Depending on how exactly they are made, AI algorithms can inadvertently discriminate or perpetuate stereotypes. In a new study, researchers from the University of Amsterdam (UvA) describe a way to find out which stereotypes are ingrained in AI language models. They also show that those stereotypes can shift quickly if you feed the AI new data.
However, AI models are only as good as the data with which they are trained. And it is almost inevitable that the texts that we feed the models will sometimes contain stereotypes, both positive and negative. All sorts of stereotypes can end up in language models: that stepmothers are mean, academics are pretentious, Asians are good at maths or the Dutch are crazy about cheese. And once they are in the model, they might end up being spread and reinforced. Ideally, you would at the very least like to know which stereotypes a language model contains. But how do you find that out?
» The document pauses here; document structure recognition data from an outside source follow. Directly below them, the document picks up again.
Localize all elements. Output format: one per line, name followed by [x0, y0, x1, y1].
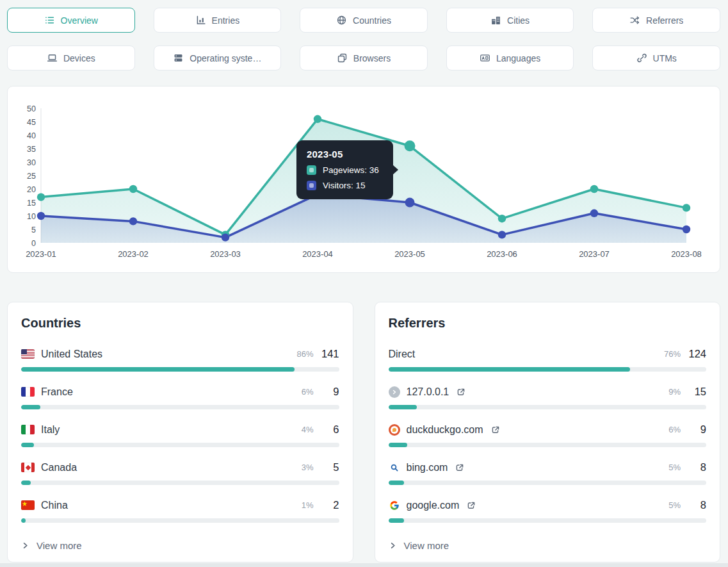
tab-label: Operating syste…	[190, 53, 261, 63]
svg-text:10: 10	[27, 212, 36, 221]
svg-text:50: 50	[27, 104, 36, 113]
referrers-view-more-button[interactable]: View more	[389, 540, 707, 551]
progress-track	[389, 367, 707, 372]
chart-tooltip: 2023-05 Pageviews: 36 Visitors: 15	[296, 140, 393, 199]
progress-track	[21, 518, 339, 523]
tab-overview[interactable]: Overview	[7, 8, 135, 33]
progress-fill	[389, 405, 417, 409]
tab-entries[interactable]: Entries	[154, 8, 282, 33]
tooltip-pageviews-value: Pageviews: 36	[323, 165, 379, 175]
svg-text:30: 30	[27, 158, 36, 167]
referrer-name: bing.com	[407, 462, 448, 473]
external-link-icon[interactable]	[455, 463, 464, 472]
progress-fill	[21, 443, 34, 447]
referrer-row-localhost: 127.0.0.1 9% 15	[389, 386, 707, 409]
country-pct: 86%	[292, 349, 314, 359]
svg-text:2023-08: 2023-08	[671, 249, 702, 259]
referrer-pct: 5%	[659, 500, 681, 510]
list-icon	[44, 15, 55, 26]
tab-devices[interactable]: Devices	[7, 45, 135, 70]
referrer-row-duckduckgo: duckduckgo.com 6% 9	[389, 423, 707, 447]
progress-track	[21, 367, 339, 372]
globe-icon	[336, 15, 347, 26]
svg-text:2023-02: 2023-02	[118, 249, 149, 259]
tab-label: Referrers	[646, 15, 683, 26]
referrer-count: 9	[687, 423, 706, 436]
svg-text:20: 20	[27, 185, 36, 194]
view-more-label: View more	[36, 540, 82, 551]
svg-text:2023-05: 2023-05	[394, 249, 425, 259]
analytics-tabs: Overview Entries Countries Cities	[7, 8, 720, 70]
progress-track	[21, 481, 339, 485]
progress-fill	[21, 405, 40, 409]
tab-browsers[interactable]: Browsers	[300, 45, 428, 70]
tab-operating-systems[interactable]: Operating syste…	[154, 45, 282, 70]
tooltip-date: 2023-05	[307, 149, 383, 160]
tab-utms[interactable]: UTMs	[592, 45, 720, 70]
referrer-name: duckduckgo.com	[407, 424, 483, 436]
countries-view-more-button[interactable]: View more	[21, 540, 339, 551]
country-pct: 1%	[292, 500, 314, 510]
tooltip-pageviews-row: Pageviews: 36	[307, 165, 383, 175]
external-link-icon[interactable]	[467, 501, 476, 510]
progress-fill	[21, 367, 295, 372]
progress-track	[389, 481, 707, 485]
duckduckgo-favicon	[389, 424, 400, 436]
country-row-united-states: United States 86% 141	[21, 348, 339, 372]
laptop-icon	[47, 53, 58, 63]
countries-card: Countries United States 86% 141 France 6…	[7, 302, 353, 563]
country-name: France	[41, 386, 73, 398]
progress-track	[21, 443, 339, 447]
svg-text:2023-06: 2023-06	[487, 249, 517, 259]
tab-languages[interactable]: Languages	[446, 45, 574, 70]
tooltip-visitors-value: Visitors: 15	[323, 181, 366, 190]
progress-fill	[389, 443, 408, 447]
referrer-count: 8	[687, 499, 706, 511]
svg-text:2023-03: 2023-03	[210, 249, 241, 259]
svg-text:45: 45	[27, 118, 36, 127]
country-count: 141	[320, 348, 339, 360]
tab-label: Browsers	[353, 53, 391, 63]
country-row-china: China 1% 2	[21, 499, 339, 523]
tab-referrers[interactable]: Referrers	[592, 8, 720, 33]
country-row-france: France 6% 9	[21, 386, 339, 409]
referrer-name: 127.0.0.1	[407, 386, 449, 398]
shuffle-icon	[629, 15, 640, 26]
svg-text:0: 0	[31, 239, 36, 248]
progress-fill	[21, 481, 31, 485]
chevron-right-icon	[21, 541, 29, 550]
country-row-italy: Italy 4% 6	[21, 423, 339, 447]
visitors-swatch-icon	[307, 181, 316, 190]
svg-text:2023-01: 2023-01	[26, 249, 56, 259]
referrer-pct: 5%	[659, 463, 681, 472]
svg-text:40: 40	[27, 131, 36, 140]
svg-text:35: 35	[27, 145, 36, 154]
external-link-icon[interactable]	[491, 425, 500, 434]
us-flag-icon	[21, 349, 35, 359]
referrer-pct: 9%	[659, 387, 681, 397]
browser-windows-icon	[337, 53, 348, 63]
progress-track	[389, 405, 707, 409]
referrer-row-direct: Direct 76% 124	[389, 348, 707, 372]
referrer-row-google: google.com 5% 8	[389, 499, 707, 523]
country-count: 2	[320, 499, 339, 511]
referrer-name: Direct	[389, 349, 416, 360]
canada-flag-icon	[21, 463, 35, 472]
country-pct: 4%	[292, 425, 314, 434]
link-icon	[636, 53, 647, 63]
tab-countries[interactable]: Countries	[300, 8, 428, 33]
stats-cards: Countries United States 86% 141 France 6…	[7, 302, 720, 563]
tab-cities[interactable]: Cities	[446, 8, 574, 33]
france-flag-icon	[21, 387, 35, 397]
chevron-right-icon	[389, 541, 397, 550]
external-link-icon[interactable]	[457, 388, 465, 397]
tab-label: Overview	[61, 15, 98, 26]
tab-label: UTMs	[653, 53, 677, 63]
progress-fill	[389, 367, 630, 372]
svg-text:5: 5	[31, 226, 36, 234]
progress-track	[21, 405, 339, 409]
referrer-pct: 76%	[659, 349, 681, 359]
svg-text:15: 15	[27, 199, 36, 208]
referrer-pct: 6%	[659, 425, 681, 434]
referrers-card: Referrers Direct 76% 124 127.0.0.1 9%	[375, 302, 721, 563]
Three scientists from the University of Amsterdam devised a series of experiments to help answer that question. Rochelle Choenni, Ekaterina Shutova and Robert van Rooij presented their work on 7 November during the international conference EMNLP 2021.
Search engine autofill
To begin with, the researchers wanted to know which stereotypical images were currently playing out in the international English-language arena. They devised a method to find this out automatically by making clever use of search engine completion mechanisms. When you begin to type a search in, for example, Google, the search engine suggests what you’re likely to be looking for based on what people have previously typed after the terms you’ve already entered. For example, if you type ‘Why are Dutch people so…’, you will get suggestions such as ‘tall’ and ‘good at English’.
‘What people enter into search engines is private. It is usually not inhibited by what is socially desirable or politically correct. So what you discover in this way are real, common stereotypes,’ says Choenni. ‘We built a database of more than 2,000 currently prevalent stereotypes using a number of standard searches in Google, Yahoo and DuckDuckGo. The stereotypes we found included associations with 274 social groups, such as specific occupations, a person’s country of origin, gender, age, or political opinion.’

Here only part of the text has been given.